_WORK REQUIRED_.
Copy out the entries exactly. Print them in full.

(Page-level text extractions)
————————

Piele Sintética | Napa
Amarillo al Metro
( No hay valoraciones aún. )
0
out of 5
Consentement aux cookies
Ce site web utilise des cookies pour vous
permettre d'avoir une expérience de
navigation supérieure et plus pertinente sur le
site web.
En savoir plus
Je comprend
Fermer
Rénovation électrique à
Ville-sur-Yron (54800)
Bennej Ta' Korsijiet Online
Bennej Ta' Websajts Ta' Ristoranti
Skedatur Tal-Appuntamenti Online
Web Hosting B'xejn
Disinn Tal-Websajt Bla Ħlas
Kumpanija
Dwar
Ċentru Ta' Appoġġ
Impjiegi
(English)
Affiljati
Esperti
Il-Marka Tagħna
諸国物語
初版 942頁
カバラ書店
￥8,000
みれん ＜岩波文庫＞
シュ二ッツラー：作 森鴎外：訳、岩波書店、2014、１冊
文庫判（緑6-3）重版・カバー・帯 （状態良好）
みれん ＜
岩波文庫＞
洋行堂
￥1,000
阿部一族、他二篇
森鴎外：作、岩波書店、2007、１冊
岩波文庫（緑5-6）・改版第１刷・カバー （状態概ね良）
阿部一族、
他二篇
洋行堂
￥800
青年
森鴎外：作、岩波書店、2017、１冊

————————

_EXERCISE SOLUTION_.
Piele Sintética | Napa
Amarillo al Metro
( No hay valoraciones aún. )
0
out of 5
Consentement aux cookies
Ce site web utilise des cookies pour vous
permettre d'avoir une expérience de
navigation supérieure et plus pertinente sur le
site web.
En savoir plus
Je comprend
Fermer
Rénovation électrique à
Ville-sur-Yron (54800)
Bennej Ta' Korsijiet Online
Bennej Ta' Websajts Ta' Ristoranti
Skedatur Tal-Appuntamenti Online
Web Hosting B'xejn
Disinn Tal-Websajt Bla Ħlas
Kumpanija
Dwar
Ċentru Ta' Appoġġ
Impjiegi
(English)
Affiljati
Esperti
Il-Marka Tagħna
諸国物語
初版 942頁
カバラ書店
￥8,000
みれん ＜岩波文庫＞
シュ二ッツラー：作 森鴎外：訳、岩波書店、2014、１冊
文庫判（緑6-3）重版・カバー・帯 （状態良好）
みれん ＜
岩波文庫＞
洋行堂
￥1,000
阿部一族、他二篇
森鴎外：作、岩波書店、2007、１冊
岩波文庫（緑5-6）・改版第１刷・カバー （状態概ね良）
阿部一族、
他二篇
洋行堂
￥800
青年
森鴎外：作、岩波書店、2017、１冊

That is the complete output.